La Guinée a franchi une étape historique ce mardi 11 novembre 2025 avec le lancement officiel du projet minier de Simandou, à Morbaya, dans la sous-préfecture de Mafèrènya. Ce gisement de fer, l’un des plus importants au monde, renferme plus de deux milliards de tonnes de minerai à haute teneur, et représente un tournant décisif pour l’économie nationale.
La cérémonie a réuni plusieurs autorités guinéennes et étrangères, ainsi que des partenaires.

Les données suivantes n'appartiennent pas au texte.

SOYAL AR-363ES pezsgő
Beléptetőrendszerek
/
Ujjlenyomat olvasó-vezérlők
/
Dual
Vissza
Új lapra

Dans son interview, ministre des mines et de la géologie Bouna Sylla a salué la concrétisation de ce projet longtemps attendu par les Guinéens : « Ce projet est la transformation d’un rêve en réalité. Des générations entières ont espéré voir ce jour, et grâce à la vision du président Mamadi Doumbouya, ce rêve devient enfin concret », a-t-il déclaré.
Le projet Simandou se distingue par son caractère intégré. Il comprend quatre composantes majeures : « l’exploitation des blocs 1 à 4, partagés entre Winning Consortium Simandou et Rio Tinto ; la construction d’un chemin de fer de 650 km, reliant la chaîne du Simandou au port maritime de Morbaya ; la mise en place d’un port industriel ; et la création d’une usine sidérurgique capable de produire jusqu’à 500 000 tonnes d’acier par an. »
Au-delà de l’exploitation minière, le projet vise une transformation structurelle de l’économie guinéenne, notamment à travers la création d’emplois, le développement du transport ferroviaire mixte (voyageurs et marchandises) et la dynamisation des échanges entre les quatre régions naturelles du pays : « Ce chemin de fer facilitera la connexion entre la Guinée forestière, la Haute, la Moyenne et la Basse Guinée. Il permettra également d’écouler plus facilement les produits agricoles, comme la banane plantain, souvent perdue faute de moyens de transport », a précisé le ministre Sylla.
Par ailleurs, une part significative des retombées fiscales du projet sera orientée vers le développement humain. Ainsi, 20 % des impôts et taxes générés serviront à financer des bourses d’études à l’étranger pour les jeunes issus des 33 préfectures du pays, tandis que 5 % seront investis dans l’amélioration du système éducatif national.
Le ministre a également annoncé la mise en place d’un plan de contenu local ambitieux, favorisant le transfert de technologies et la montée en compétences des travailleurs guinéens.
Dans sa conclusion, Bouna Sylla a qualifié cette journée du 11 novembre 2025 de point de départ de l’indépendance économique de la Guinée, marquant le début d’un développement durable et inclusif : « L’indépendance politique a été acquise le 2 octobre 1958. Aujourd’hui, nous célébrons l’indépendance économique de notre pays », a-t-il affirmé.